Christine Benz: Hi, I am Christine Benz for Morningstar.com. As health savings account assets have grown, Morningstar has begun grading HSAs on their merits. Joining me to discuss the latest round of grades is Leo Acheson. He is director of multi-asset strategies and alternative strategies for Morningstar.
Leo, thank you so much for being here.
Leo Acheson: Of course. Thanks for having me.
Benz: Leo, you and the team took a look at HSAs from two vantage points; one as spending vehicle, so for people who want to use their health savings account as spend-as-they-go type vehicles and also as savings vehicles. You've got it all in the paper, the specific criteria that you use to judge these accounts on. But let's start with the spending vehicle, so for people who want to use their HSA as a short-term parking place. Let's talk about the HSA account that came out on top.
Acheson: There was one that really stood out, and that was The HSA Authority. It was the only plan that we looked at of the 10, that does not charge a maintenance fee. The maintenance fee is really the biggest consideration for HSA spenders, so that really makes it a clear winner in that space.
Benz: HSA Authority, if you are using it as a spend-as-you-go vehicle. How about for people who want to harness those great long-term tax benefits that come along with an HSA and use it to invest for the long term. Here again, HSA Authority looks pretty good, right?
Acheson: That's exactly right. Of the 10 points we looked at, The HSA Authority we think is the strongest for use as an investment vehicle to save for the long term. Couple of other plans were also attractive though not quite as attractive as The HSA Authority, partially due to the fees that they charge. Bank of America and Further are also good options. One thing I would note is that Further really stands out if you want to buy passive exposure, but for active strategies it's not as good of a deal.
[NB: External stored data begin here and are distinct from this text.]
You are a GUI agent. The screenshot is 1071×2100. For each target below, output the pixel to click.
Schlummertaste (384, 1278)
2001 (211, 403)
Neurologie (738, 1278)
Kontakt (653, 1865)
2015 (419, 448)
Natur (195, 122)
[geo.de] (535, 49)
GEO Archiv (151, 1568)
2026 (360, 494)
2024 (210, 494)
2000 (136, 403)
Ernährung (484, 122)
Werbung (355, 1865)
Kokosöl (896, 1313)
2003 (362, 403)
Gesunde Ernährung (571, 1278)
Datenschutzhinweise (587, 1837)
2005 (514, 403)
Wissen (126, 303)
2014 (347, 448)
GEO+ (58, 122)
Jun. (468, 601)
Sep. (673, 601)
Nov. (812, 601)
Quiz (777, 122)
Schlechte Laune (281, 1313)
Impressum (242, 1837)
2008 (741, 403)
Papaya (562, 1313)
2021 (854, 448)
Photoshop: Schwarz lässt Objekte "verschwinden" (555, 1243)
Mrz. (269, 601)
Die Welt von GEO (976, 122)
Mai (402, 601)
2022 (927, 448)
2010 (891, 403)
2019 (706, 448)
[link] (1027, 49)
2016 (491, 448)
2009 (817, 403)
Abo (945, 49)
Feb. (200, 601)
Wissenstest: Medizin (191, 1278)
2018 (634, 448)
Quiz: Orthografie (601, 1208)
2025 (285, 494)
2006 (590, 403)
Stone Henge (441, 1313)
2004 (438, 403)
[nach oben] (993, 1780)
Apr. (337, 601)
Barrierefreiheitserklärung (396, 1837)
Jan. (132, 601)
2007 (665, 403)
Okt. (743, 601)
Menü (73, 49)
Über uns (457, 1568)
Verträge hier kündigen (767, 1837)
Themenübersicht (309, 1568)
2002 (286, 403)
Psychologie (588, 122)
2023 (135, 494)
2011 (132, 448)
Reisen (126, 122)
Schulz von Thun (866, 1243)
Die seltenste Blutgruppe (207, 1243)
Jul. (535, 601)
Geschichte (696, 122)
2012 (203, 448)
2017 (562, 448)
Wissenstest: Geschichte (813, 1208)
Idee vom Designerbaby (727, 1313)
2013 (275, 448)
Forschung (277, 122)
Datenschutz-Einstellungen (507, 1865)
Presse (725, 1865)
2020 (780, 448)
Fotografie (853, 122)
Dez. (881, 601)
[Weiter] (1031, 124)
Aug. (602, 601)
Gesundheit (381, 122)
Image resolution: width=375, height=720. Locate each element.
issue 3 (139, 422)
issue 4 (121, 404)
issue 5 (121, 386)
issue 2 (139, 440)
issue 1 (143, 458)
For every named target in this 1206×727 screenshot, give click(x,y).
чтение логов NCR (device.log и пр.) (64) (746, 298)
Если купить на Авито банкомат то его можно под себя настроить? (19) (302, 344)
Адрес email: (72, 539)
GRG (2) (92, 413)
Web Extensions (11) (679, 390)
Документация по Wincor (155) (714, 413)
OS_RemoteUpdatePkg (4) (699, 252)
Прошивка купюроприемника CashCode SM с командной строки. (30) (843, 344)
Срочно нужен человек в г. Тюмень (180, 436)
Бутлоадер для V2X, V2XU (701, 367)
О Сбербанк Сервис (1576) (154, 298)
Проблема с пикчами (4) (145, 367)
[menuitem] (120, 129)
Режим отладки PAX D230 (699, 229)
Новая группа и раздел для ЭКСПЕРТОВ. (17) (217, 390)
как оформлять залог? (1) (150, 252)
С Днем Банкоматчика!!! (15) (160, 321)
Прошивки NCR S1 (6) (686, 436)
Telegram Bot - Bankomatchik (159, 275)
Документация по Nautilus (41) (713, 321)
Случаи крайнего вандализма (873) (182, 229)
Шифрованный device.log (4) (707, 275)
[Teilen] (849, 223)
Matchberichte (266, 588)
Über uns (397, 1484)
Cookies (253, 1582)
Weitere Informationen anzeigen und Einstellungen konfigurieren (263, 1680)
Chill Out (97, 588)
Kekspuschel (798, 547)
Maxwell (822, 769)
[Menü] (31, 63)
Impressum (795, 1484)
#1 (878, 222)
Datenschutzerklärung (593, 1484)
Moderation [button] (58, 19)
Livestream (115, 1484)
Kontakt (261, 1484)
Benz: When you are evaluating the HSAs as long-term investment vehicles, you are looking at cost of course, you are looking at investment options. What other kinds of things are you and the team looking at?
Acheson: Costs are very important consideration. We look at the quality of the underlying funds. We're able to aggregate our fund ratings at each of these plans and see how they stack up versus one another. We also look at the menu design--does the plan offer strategies in all the core asset classes and also limit overlap among some of those options. Finally, we look at the investment thresholds which essentially require investors to keep a certain amount in a checking account, before they can invest, which could create an opportunity cost. That was another factor we looked at.
Benz: It's important to note that when you and the team evaluated the HSAs, you evaluated them on a standalone basis, so for individual investors who are out shopping for HSAs, you didn't and perhaps couldn't take into account any sweeteners that employers are adding to get their employees to contribute to the HSA that's offered in house.
Acheson: That's right. The HSA offered in-house vary from one employer to the next based on multiple factors like number of employees or insurance provider. Of course seeing you might take into consideration a match that or contribution that your firm might provide. We focus on these evaluations from an individual perspective.
Benz: You say it's important for people who are offered that employer-provided HSA to really do their homework on any particularities of their own plan and the HSA offering within it?
Acheson: Exactly. I would recommend that you request information such as what are the fees, what are the interest rates, what are the investment options, and then use that information, compare it to, for instance what we have in this paper to see if you might be able to get a better deal by going outside of your employer-offered plan.
Benz: People might say well, that's awfully cumbersome to go outside of my employer-provided plan. But you say that employee should think about at least participating in the employer provided plan through payroll deductions, and then potentially do transfers. Is that how it would work?
Acheson: Exactly. Yeah, that would be the best option, to use that and then periodically transfer it over, so then you'd have two HSA accounts side by side.
Benz: Leo, great research. Thank you so much for being here to discuss it with us.
Acheson: Of course. Great, talking with you.
Benz: Thanks for watching. I'm Christine Benz for Morningstar.com.